After this patch, the trail begins to descend, and the sound of rushing water becomes audible. It’s not too long before the trail emerges at the top of a waterfall. This is not Berry Creek Falls, but rather Golden Cascade Falls. On its own, this waterfall would be impressive, but it is the first, and slightest, of three falls that grace this brief stretch of trail.
The second fall is Silver Falls, which is higher and slightly more impressive than the first. It’s also worth noting that the scenery on this stretch is nothing short of magical. This stretch of trail isn’t much more than a mile, and yet it is one of the slowest miles I have ever walked.
After much creek-side ambling and water-fall viewing, I came to the top of Berry Creek Falls, a 70-foot cataract in the heart of the forest. The first view is from up-close, and it is pretty impressive. However, the waterfall is much more comely from afar. There’s a bench on the Skyline Trail upon which you can sit and take in the scene, which is presented in the video above.
After this, it’s a leisurely trip along Skyline, up and over the ridge, and then back to the camp. Without a pack, this trail is every bit as gorgeous as anything in the park as it passes through extremely damp sections of forest into dryer sections of the forest that more closely resemble the Sequoia groves in the Sierras. On the east side of the ridge, the Redwood Trail offers an up close glimpse at some of the biggest trees in the area on a well-groomed but popular loop trail. I walked this trail numerous times not so much because it was so pretty but because there was a water fountain that saved me from having to pump water out of a creek.
Finally, I ended up back at camp for a nap that would rest my body for a ascent of Pine Mountain.

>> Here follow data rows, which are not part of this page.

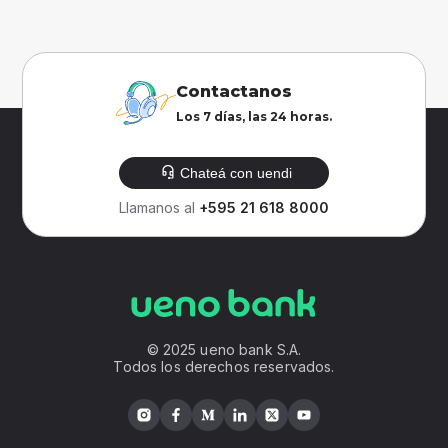
Contactanos
Los 7 días, las 24 horas.
Chateá con uendi
Llamanos al
+595 21 618 8000
© 2025 ueno bank S.A.
Todos los derechos reservados.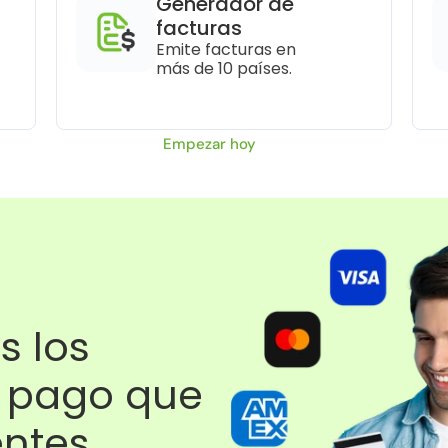
Generador de 
facturas
Emite facturas en 
más de 10 países.
Empezar hoy
 los 
pago que 
entes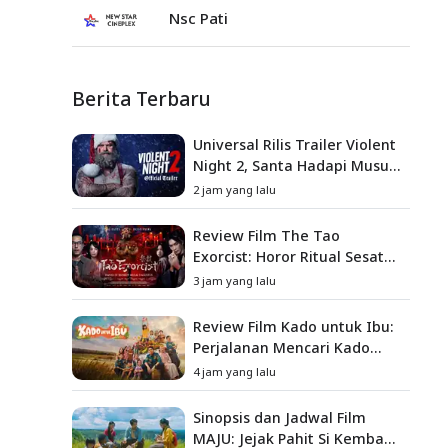
Nsc Pati
Berita Terbaru
Universal Rilis Trailer Violent
Night 2, Santa Hadapi Musuh
Baru
2 jam yang lalu
Review Film The Tao
Exorcist: Horor Ritual Sesat
Taiwan yang Penuh Misteri
3 jam yang lalu
dan Teror Psikologis
Review Film Kado untuk Ibu:
Perjalanan Mencari Kado
yang Mengajarkan Arti
4 jam yang lalu
Keluarga
Sinopsis dan Jadwal Film
MAJU: Jejak Pahit Si Kembang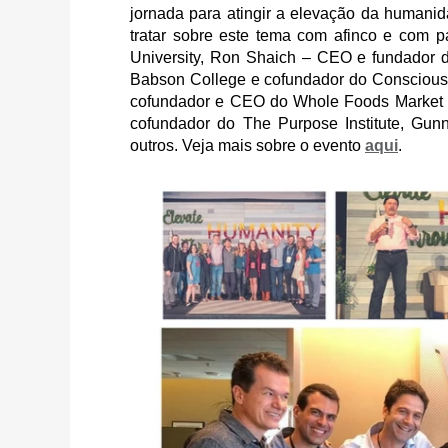
jornada para atingir a elevação da humanid
tratar sobre este tema com afinco e com pa
University, Ron Shaich – CEO e fundador d
Babson College e cofundador do Conscious C
cofundador e CEO do Whole Foods Market e
cofundador do The Purpose Institute, Gun
outros. Veja mais sobre o evento
aqui
.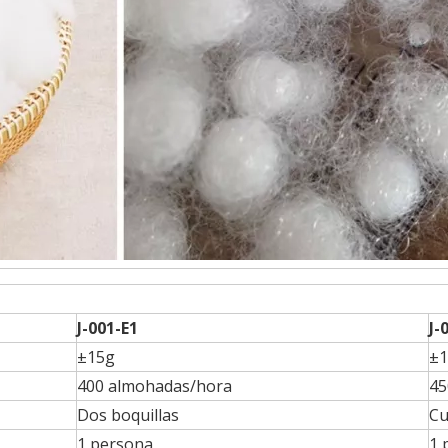
J-001-E1
J-
±15g
±1
400 almohadas/hora
45
Dos boquillas
Cu
1 persona
1 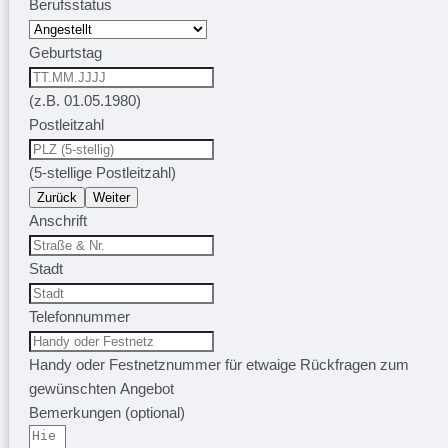
Berufsstatus
Geburtstag
(z.B. 01.05.1980)
Postleitzahl
(5-stellige Postleitzahl)
Zurück
Weiter
Anschrift
Stadt
Telefonnummer
Handy oder Festnetznummer für etwaige Rückfragen zum
gewünschten Angebot
Bemerkungen (optional)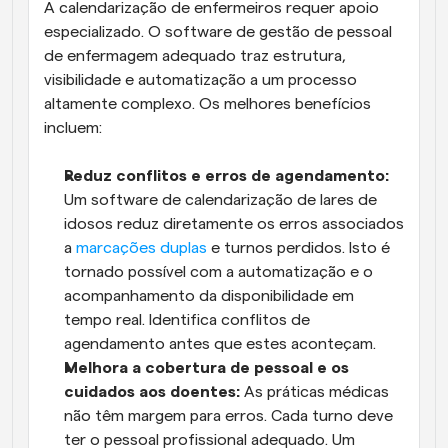
A calendarização de enfermeiros requer apoio 
especializado. O software de gestão de pessoal 
de enfermagem adequado traz estrutura, 
visibilidade e automatização a um processo 
altamente complexo. Os melhores benefícios 
incluem:
Reduz conflitos e erros de agendamento:
Um software de calendarização de lares de 
idosos reduz diretamente os erros associados 
a 
marcações duplas
 e turnos perdidos. Isto é 
tornado possível com a automatização e o 
acompanhamento da disponibilidade em 
tempo real. Identifica conflitos de 
agendamento antes que estes aconteçam.
Melhora a cobertura de pessoal e os 
cuidados aos doentes:
 As práticas médicas 
não têm margem para erros. Cada turno deve 
ter o pessoal profissional adequado. Um 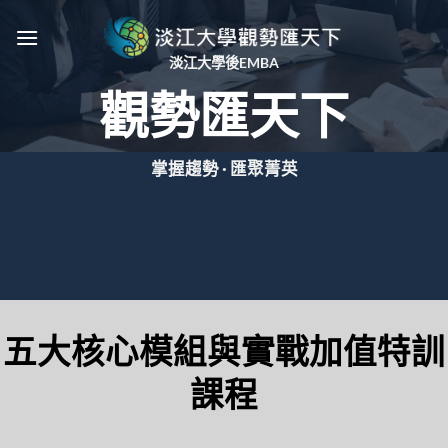
Skip
to
content
淡江大學後EMBA
觀勢匯天下
掌握趨勢 · 匯聚菁英
五大核心模組與實戰加值特訓
課程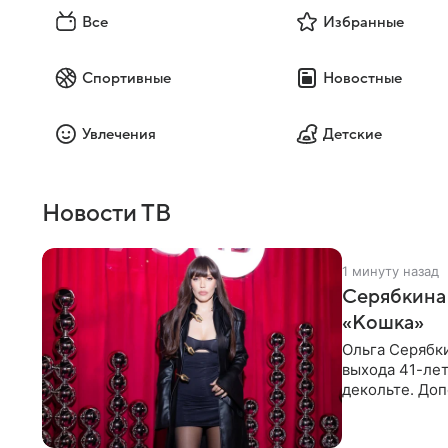
Все
Избранные
Спортивные
Новостные
Увлечения
Детские
Новости ТВ
1 минуту назад
Серябкина 
«Кошка»
Ольга Серябки
выхода 41-лет
декольте. До
выпрямили во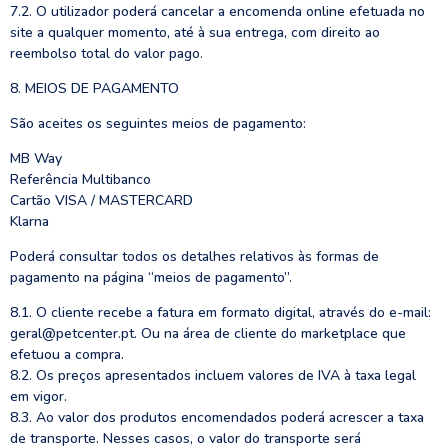
7.2. O utilizador poderá cancelar a encomenda online efetuada no
site a qualquer momento, até à sua entrega, com direito ao
reembolso total do valor pago.
8. MEIOS DE PAGAMENTO
São aceites os seguintes meios de pagamento:
MB Way
Referência Multibanco
Cartão VISA / MASTERCARD
Klarna
Poderá consultar todos os detalhes relativos às formas de
pagamento na página “meios de pagamento”.
8.1. O cliente recebe a fatura em formato digital, através do e-mail:
geral@petcenter.pt. Ou na área de cliente do marketplace que
efetuou a compra.
8.2. Os preços apresentados incluem valores de IVA à taxa legal
em vigor.
8.3. Ao valor dos produtos encomendados poderá acrescer a taxa
de transporte. Nesses casos, o valor do transporte será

Pine Mountain is a 2,200′ promontory that broods over the deep redwood forests below. The climate here is dryer, and, as a result, the mountain is covered with pines that grow so small that they almost achieve chaparral proportions. The trees here seldom grow over twenty feet, and as a result, there are more views to be had than at any other portion of the park.
Pine Mountain itself is closed to hikers, but Buzzard’s Roost, a large rock that looks ideal for perching, is a pleasant place to stop and take in views of Big Basin and the distant ocean. Aside from the patch on Sunset Trail, this is really the only place to get out of the gloom of the redwood forest. It’s a bit of work to get there (1,200′ of gain), but it is well worth the climb.
Additionally, it’s the only place to get cell phone reception in the entire park. This should not matter at all, but since I wanted to talk to Kelly since I missed her, but also to coordinate pick up times for her flight at San Francisco, it’s a nice spot to rejoin the rest of civilization if only for a few minutes.
And when you’re in a place like Big Basin, a few minutes of the outside world is all you need.